I think that can come, but when is the time? It’s difficult. As you know, timing is everything. If you’ve invested too early, you’ll go bust. If you invest tomorrow and there are already 20 operators, you’re too late.

I think that will be an interesting space to watch and – for example, just thinking out loud: during this COVID time, with so many empty hotels, which hotel operator would have the guts to say, “It’s going to be empty for the rest of its life, why don’t I transform this operation into a new operation that has a different life cycle?”

There are, of course, many hotels who operate as COVID quarantine wards – but do they have the guts to say, “No. COVID will go away, and then there will be something else coming; I will cater for the elderly and do that in cooperation with hospitals, where doctors come and visit etc.” – would such a business model be more viable now [than before COVID]?

Here, the parallels to hospitality come full circle. Senior living facilities resemble hotels in structure and service, yet they face unique challenges in staffing and financial sustainability.

The idea of converting underused hotel properties into retirement or care facilities suggests how fluid the boundaries between these industries can be.
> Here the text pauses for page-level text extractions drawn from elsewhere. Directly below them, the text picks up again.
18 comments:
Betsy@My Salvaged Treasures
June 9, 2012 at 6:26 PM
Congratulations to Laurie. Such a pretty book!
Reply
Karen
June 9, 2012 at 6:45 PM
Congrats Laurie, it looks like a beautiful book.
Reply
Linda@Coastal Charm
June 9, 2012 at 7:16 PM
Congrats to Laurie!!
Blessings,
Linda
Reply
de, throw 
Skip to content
From there, the discussion shifts toward individuals considering careers that bridge both fields.

Career Advice

For students and professionals in hospitality, the question often arises: how can their skills transfer into medical care? The answer lies not only in operational expertise but also in understanding the culture and language of medicine.

What would you suggest if a student would be interested in pursuing healthcare management after graduation? What positions would be available in the industry?
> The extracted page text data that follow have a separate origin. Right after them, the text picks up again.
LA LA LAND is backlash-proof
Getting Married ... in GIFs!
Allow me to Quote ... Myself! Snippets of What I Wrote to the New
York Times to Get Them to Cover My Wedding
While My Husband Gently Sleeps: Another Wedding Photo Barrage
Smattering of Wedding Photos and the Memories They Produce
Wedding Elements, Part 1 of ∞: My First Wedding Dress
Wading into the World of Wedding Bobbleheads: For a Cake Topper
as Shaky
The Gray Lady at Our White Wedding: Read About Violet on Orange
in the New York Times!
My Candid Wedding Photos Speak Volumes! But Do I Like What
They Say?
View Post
PB: I think good private hospitals should recruit directly into their system. But nevertheless, I think to go via a service provider, whether they’re F&B or a provider of beds [could also work] – and I think [working via these areas] also gives you a bit more credibility with hospitals when you say, “I know this industry. I know this area.”
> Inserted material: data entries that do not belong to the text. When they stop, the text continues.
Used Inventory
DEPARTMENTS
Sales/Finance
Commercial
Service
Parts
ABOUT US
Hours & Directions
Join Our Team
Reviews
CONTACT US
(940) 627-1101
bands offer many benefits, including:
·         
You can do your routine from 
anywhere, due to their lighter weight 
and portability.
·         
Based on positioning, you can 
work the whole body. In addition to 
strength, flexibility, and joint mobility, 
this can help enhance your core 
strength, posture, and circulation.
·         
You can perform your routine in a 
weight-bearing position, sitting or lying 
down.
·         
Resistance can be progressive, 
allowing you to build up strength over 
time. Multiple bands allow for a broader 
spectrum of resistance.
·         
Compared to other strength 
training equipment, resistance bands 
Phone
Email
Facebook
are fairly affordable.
Because there’s also some kind of snobbism that one has to deal with [in hospitals] – the doctors and medical service providers are very ‘untouchable’ and if you don’t use a certain vocabulary when speaking in a hospital environment, people will think, “Why don’t you know those 10 words that you should use in a hospital?” So, I think it may be easier to go via annex industries like I did.

I don’t think there’s any university degree per se or full four-year course that you could do. But there are definitely annex courses, particularly in the US, where big private hospital chains are operating, that will allow you to dive a bit deeper into both the vocabulary and the running of hospitals and what is needed there.

Bruhlmann’s advice reinforces the value of credibility and adaptability. Entering healthcare through service-related functions provides both practical experience and the cultural fluency needed to thrive in this environment.

With that, the conversation closes on a note of opportunity, showing how graduates can bring fresh perspectives into an industry where the human touch remains essential.

Key Takeaways

This conversation highlights how much healthcare can learn from hotels in terms of service culture, efficiency, and adaptability. Hospitals may not have the same freedom of choice as hotels, yet the principles of patient comfort, streamlined operations, and attentive care remain central to both.

As medical service systems evolve, particularly with the rise of digital services and changing demographic needs, the crossover between these industries will only grow more relevant.

For professionals and students, the interview underscores the breadth of opportunity beyond hotels and restaurants. Healthcare represents a sector where service-oriented skills can directly enhance patient well-being and operational performance.

Whether through hospital management, support services, or adjacent industries, the potential for meaningful and impactful careers is clear.